Because March is Women’s History Month, I thought it would be fitting to dedicate this month’s blog entry to exploring the history of women in medicine and reviewing the current state of women in academic medicine.
The history of women in American medicine begins with a Southwest Ohio connection. Most of us know that the first woman in America to receive a medical degree was Elizabeth Blackwell, but many may not know that she spent her formative years in Cincinnati! I discovered this fact while exploring the downtown area last fall, where I snapped the below photograph.
Dr. Blackwell was inspired to pursue medicine by a dying friend who said her ordeal would have been better if she had a female physician. At that time, no medical schools admitted women. She persisted, and attended the only one who would accept her—Geneva College in rural New York. Although she experienced discrimination by both classmates and professors who forced her to sit separately and excluded her from labs, she eventually won their respect, graduating first in her class in 1849—a true pioneer.
Yet, the journey for the advancement of women in medicine does not end with admission to medical school, and there is much work to do. Although 41% of faculty at US medical schools are women, only 25% of full professors are women, and only 18% of department chairs are women. A lesser percentage of medical school deans are women (currently 16%; kudos to BSOM, who to my knowledge is the first US medical school--other than the early all-women’s schools-- to have three consecutive women deans).

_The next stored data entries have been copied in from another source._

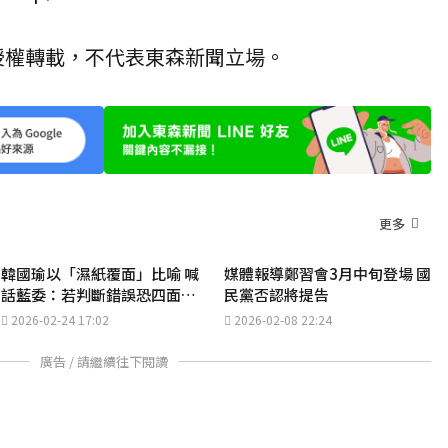
 授權轉載，不代表東森新聞立場。
更多
韓國瑜以「濕紙覆面」比喻 喊
媒體報導鄭習會3月中旬登場 國
話藍委：若判斷錯誤恐四面楚
民黨否認將提告
歌
2026-02-24 17:02
2026-02-08 22:24
廣告 / 請繼續往下閱讀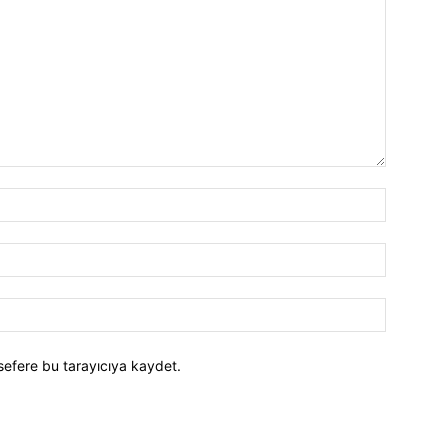
İsim:*
E-
Posta:*
Website:
sefere bu tarayıcıya kaydet.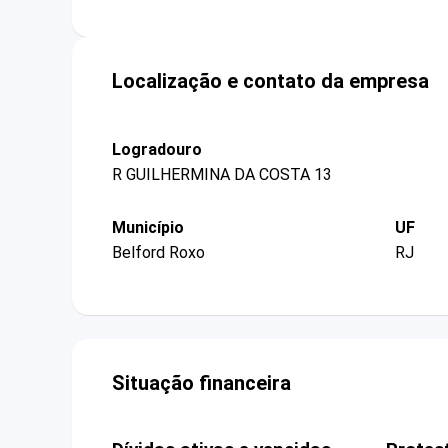
Localização e contato da empresa
Logradouro
R GUILHERMINA DA COSTA 13
Município
UF
Belford Roxo
RJ
Situação financeira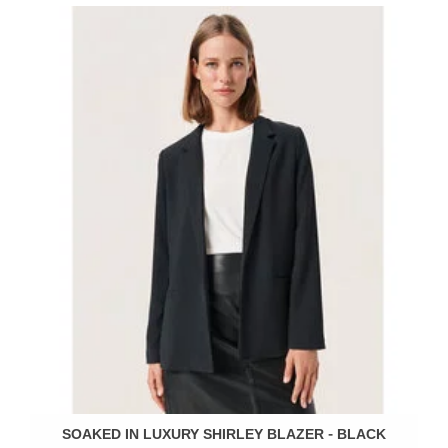
SOAKED IN LUXURY SHIRLEY BLAZER - BLACK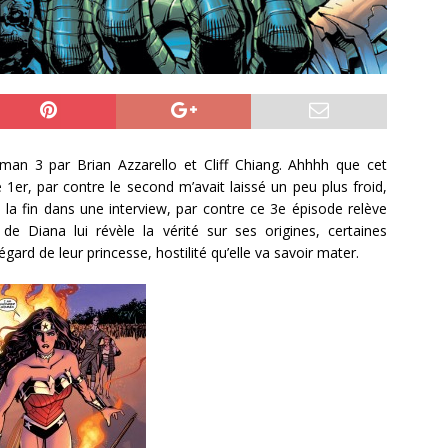
 3 par Brian Azzarello et Cliff Chiang. Ahhhh que cet
 1er, par contre le second m’avait laissé un peu plus froid,
la fin dans une interview, par contre ce 3e épisode relève
e Diana lui révèle la vérité sur ses origines, certaines
gard de leur princesse, hostilité qu’elle va savoir mater.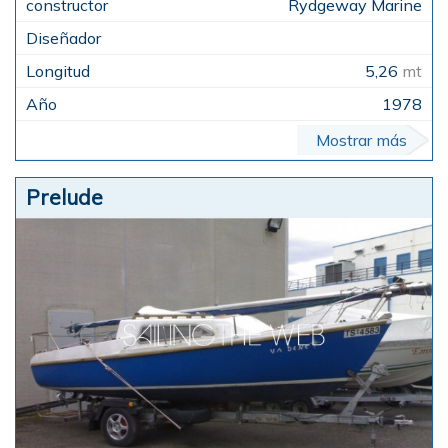
Rydgeway Marine
5,26
mt
1978
Mostrar más
Prelude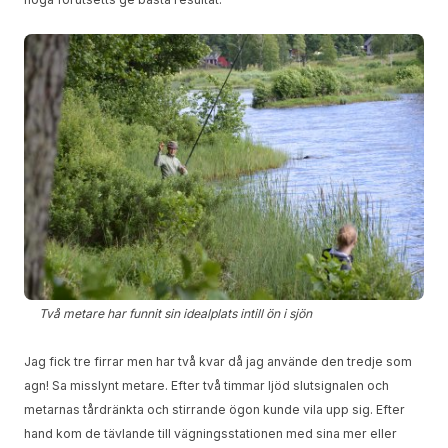
Två metare har funnit sin idealplats intill ön i sjön
Jag fick tre firrar men har två kvar då jag använde den tredje som
agn! Sa misslynt metare. Efter två timmar ljöd slutsignalen och
metarnas tårdränkta och stirrande ögon kunde vila upp sig. Efter
hand kom de tävlande till vägningsstationen med sina mer eller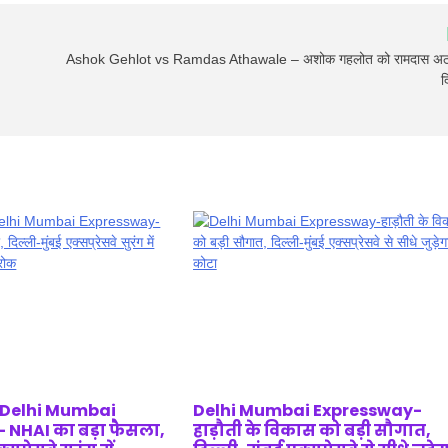
Ashok Gehlot vs Ramdas Athawale – अशोक गहलोत को रामदास अठावल
द
 Delhi Mumbai
Delhi Mumbai Expressway-
 NHAI का बड़ा फैसला,
हाड़ौती के विकास को बड़ी सौगात,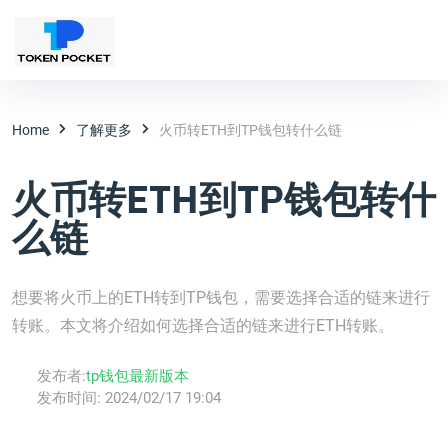
Home
了解更多
火币转ETH到TP钱包转什么链
火币转ETH到TP钱包转什
么链
想要将火币上的ETH转到TP钱包，需要选择合适的链来进行
转账。本文将介绍如何选择合适的链来进行ETH转账。
发布者:
tp钱包最新版本
发布时间:
2024/02/17 19:04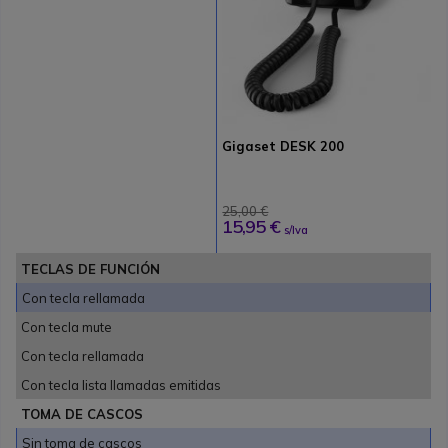
Gigaset DESK 200
25,00 €
15,95 €
s/Iva
TECLAS DE FUNCIÓN
Con tecla rellamada
Con tecla mute
Con tecla rellamada
Con tecla lista llamadas emitidas
TOMA DE CASCOS
Sin toma de cascos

On average, women are offered less in starting salary and other forms of compensation despite equal effort, rank, training and experience. There is unevenness in authorship of peer-reviewed publications, research funding, and editorial boards, and in honors, awards, and speaking invitations.
How are things at BSOM? Of our department chairs, only three of 14 are women. Among our dean’s ranks, there are many more women, so overall, women are well represented in leadership of the school. Among students, we currently have more women than men, a trend that tracks nationally. Among residents and faculty, things are more uneven, particularly in certain specialties and departments.
If we wish to make gains in gender equity, raising consciousness about the issue is the place to start. We should strive for equity in recruitment and promotion. In order to do this, we must examine our own implicit biases, and not make assumptions about career plans or goals based on gender. Women must have equal opportunities for achievement and advancement. Our department chairs can make sure that mentorship and sponsorship for women is a priority. Of course, environmental climate can make a big difference – did you know that women are more likely to be introduced by their first names than by their titles? In addition, women are more likely to be interrupted in meetings, or to have their contributions to the discussion ignored (this has been documented even when the woman is a Supreme Court judge!). Finally, we must make sure that there are not gender inequities in pay at BSOM.
By creating opportunities for all, we can best serve BSOM’s most treasured mission—creating the physician workforce that our society needs.